Sunday, March 6, 2011 was a particularly bad day. My children were gone to their father’s house. My soon to be ex-husband and I were arguing. I had lost the love of my life. I saw no future for me other than pain. What kind of life could I provide for my children? I was going to have to move. I couldn’t work. My doctors agreed that I couldn’t work but we were yet to convince the Social Security Administration of that fact, so I had no income. My child support certainly couldn’t pay the bills. I felt that everyone would be better off without me as a burden. I had had enough of this life. It was just too hard. I wrote letters to my children, texted a couple friends about how much I loved them, and swallowed 24 Ambien. I immediately knew I had made a mistake, yet in a way still felt it was what I wanted. I let a friend know what I had done and an ambulance arrived shortly. I don’t remember much after that.

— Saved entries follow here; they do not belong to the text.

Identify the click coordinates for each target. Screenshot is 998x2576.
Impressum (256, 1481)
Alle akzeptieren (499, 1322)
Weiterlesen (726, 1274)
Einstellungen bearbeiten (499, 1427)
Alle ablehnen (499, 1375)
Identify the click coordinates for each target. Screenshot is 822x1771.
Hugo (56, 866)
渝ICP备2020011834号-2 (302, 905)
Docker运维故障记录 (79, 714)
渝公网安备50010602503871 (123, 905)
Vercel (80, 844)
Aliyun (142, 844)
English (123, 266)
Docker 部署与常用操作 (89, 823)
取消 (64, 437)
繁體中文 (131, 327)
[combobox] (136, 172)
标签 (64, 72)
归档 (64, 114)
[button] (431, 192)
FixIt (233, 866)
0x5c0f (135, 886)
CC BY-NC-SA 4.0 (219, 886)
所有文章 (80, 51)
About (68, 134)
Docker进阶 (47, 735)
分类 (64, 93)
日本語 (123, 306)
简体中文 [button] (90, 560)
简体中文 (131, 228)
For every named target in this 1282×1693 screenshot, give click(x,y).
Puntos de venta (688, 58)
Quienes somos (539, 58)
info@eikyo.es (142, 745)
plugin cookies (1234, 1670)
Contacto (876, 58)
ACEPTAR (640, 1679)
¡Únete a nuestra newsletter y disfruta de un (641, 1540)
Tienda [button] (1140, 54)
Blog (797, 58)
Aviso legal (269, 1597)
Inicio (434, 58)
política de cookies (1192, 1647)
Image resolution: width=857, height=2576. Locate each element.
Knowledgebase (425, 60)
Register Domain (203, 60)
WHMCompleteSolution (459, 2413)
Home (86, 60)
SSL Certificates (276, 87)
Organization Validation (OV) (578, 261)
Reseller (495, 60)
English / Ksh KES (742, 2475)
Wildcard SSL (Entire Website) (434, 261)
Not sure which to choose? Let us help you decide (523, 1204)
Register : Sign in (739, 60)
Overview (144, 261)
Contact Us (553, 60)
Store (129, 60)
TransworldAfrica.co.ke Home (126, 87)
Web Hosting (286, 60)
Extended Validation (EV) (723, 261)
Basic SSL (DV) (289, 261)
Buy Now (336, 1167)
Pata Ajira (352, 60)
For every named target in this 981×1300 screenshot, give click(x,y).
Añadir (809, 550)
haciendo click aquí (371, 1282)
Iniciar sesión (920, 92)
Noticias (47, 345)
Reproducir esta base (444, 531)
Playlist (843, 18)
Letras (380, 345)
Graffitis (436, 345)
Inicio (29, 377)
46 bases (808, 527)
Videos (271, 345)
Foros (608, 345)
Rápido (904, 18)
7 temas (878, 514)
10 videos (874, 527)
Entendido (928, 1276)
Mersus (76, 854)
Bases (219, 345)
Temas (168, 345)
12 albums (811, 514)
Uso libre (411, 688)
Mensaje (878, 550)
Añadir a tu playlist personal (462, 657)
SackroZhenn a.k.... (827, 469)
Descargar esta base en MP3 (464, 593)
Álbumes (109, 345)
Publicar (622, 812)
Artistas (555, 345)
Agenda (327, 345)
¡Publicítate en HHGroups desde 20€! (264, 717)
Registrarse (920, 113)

Even after my overnight stay at the hospital and 3 days in a Crisis Stabilization Unit, I still felt I didn’t want to be here. But in time that feeling faded. If not for the support, love, understanding, and advice of some wonderful ladies that I had met in an online support group, I don’t think I would be here today. I had some obstacles to overcome, which led to huge amounts of stress. I was going to have to move from my home but couldn’t afford rent. My sister and brother in law offered to let me move in with them until I could get on my feet, but that would mean moving myself and my children to another state. That would be a huge decision to make. Not knowing anyone but them, and being a burden (oh how I hate to feel like a burden). But in the end, that’s what I did. I packed up all our things, put them in storage, and moved in with my sister. I signed up for state assistance for insurance, food and housing. Some things didn’t go as smoothly as I had hoped. Lots of paperwork and waiting periods when changing states. But I only had to stay with my sister for one month before an apartment was ready to move into. We got all our belongings out of storage and now it feels like home. I still have struggles, of course, with money, pain, and even loneliness at times, but I can honestly say that I am happier now than I have ever been. My children adjusted well to the move and love their schools, I love the area, and my sister and I are closer than we have ever been.
I know there are others who have been in this dark place. I wanted to share my story to let you know that you are not alone. It is okay to feel whatever emotions you feel… sadness, anger, loneliness… But there is hope. Even if all you have is the online friendships of some people you have never met, you are not alone.